Access

I’ve learned a great deal in this course about the potential of social media tools to help advance the mission and goals of libraries and other LIS institutions; as the world rapidly advances towards an increasing use of online and mobile resources, we can’t forget that issues of access to technology and these resources can’t be overlooked. The so called digital divide and information literacy go hand in hand with access: patrons without the means or knowledge to use and interact with all the great tools we’ve discussed will undoubtedly suffer personally and professionally.

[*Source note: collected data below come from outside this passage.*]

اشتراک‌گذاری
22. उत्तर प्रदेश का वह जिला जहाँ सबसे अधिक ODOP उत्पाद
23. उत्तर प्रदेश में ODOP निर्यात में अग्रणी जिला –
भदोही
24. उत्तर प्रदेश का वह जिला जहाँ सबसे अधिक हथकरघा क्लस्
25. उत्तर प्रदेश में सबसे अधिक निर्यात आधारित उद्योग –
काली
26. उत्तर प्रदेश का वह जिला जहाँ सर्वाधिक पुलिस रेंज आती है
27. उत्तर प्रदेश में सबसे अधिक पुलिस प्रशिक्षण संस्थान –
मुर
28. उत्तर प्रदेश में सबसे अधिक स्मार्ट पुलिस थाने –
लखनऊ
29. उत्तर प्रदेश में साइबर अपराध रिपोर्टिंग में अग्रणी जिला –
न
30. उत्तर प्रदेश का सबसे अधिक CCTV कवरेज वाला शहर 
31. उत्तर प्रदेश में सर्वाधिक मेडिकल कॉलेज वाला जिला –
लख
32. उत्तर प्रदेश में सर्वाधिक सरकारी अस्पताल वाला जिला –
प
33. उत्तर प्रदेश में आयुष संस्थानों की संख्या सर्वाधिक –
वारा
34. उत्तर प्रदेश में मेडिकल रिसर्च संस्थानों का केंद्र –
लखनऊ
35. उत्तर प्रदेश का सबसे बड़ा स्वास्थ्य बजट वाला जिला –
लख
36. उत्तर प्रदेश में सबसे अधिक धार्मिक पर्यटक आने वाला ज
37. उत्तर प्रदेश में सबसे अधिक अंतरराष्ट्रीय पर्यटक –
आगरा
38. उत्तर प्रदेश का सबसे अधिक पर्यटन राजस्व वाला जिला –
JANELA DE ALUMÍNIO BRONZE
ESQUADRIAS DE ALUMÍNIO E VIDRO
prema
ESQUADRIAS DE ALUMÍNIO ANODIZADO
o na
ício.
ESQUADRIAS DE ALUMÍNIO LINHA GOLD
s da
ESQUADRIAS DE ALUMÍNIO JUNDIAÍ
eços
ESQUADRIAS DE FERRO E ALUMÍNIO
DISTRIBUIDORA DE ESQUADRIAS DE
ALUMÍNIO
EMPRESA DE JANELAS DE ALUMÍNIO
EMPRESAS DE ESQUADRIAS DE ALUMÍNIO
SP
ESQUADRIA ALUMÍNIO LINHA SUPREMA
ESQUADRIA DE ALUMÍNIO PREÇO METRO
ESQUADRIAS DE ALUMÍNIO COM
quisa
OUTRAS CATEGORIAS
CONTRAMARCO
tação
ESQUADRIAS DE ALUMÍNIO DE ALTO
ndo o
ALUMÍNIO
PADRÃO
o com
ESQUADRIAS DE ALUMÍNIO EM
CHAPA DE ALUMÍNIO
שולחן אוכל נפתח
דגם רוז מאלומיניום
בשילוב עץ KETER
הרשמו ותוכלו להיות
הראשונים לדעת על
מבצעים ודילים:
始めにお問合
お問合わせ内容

The traditional means still exist, but all the great content that libraries extend online will remain a click too far for those without internet access, those whom don’t have a computer at home, or those unfamiliar that such tools exist. Yet, libraries have a responsibility to such patrons and indeed some of the very tools discussed here can be and have been utilized to bridge these gaps. What first comes to mind are videos and screencasts, which have been used extensively by academic libraries (like our own King Library) and a small number of public libraries to help patrons understand how to do research, access databases, and could theoretically be used for an infinite number of applications. The rising use of smartphones and statistics that youth, and especially minorities use these devices to go online more so than others means that this is an area of possible focus. Economically disadvantaged groups and minorities are less likely than other groups to have access and the skills to use this access effectively. Libraries, be they public, school, or academic can step in to educate and ensure patrons can and know how to use the abundant offerings the web has to offer.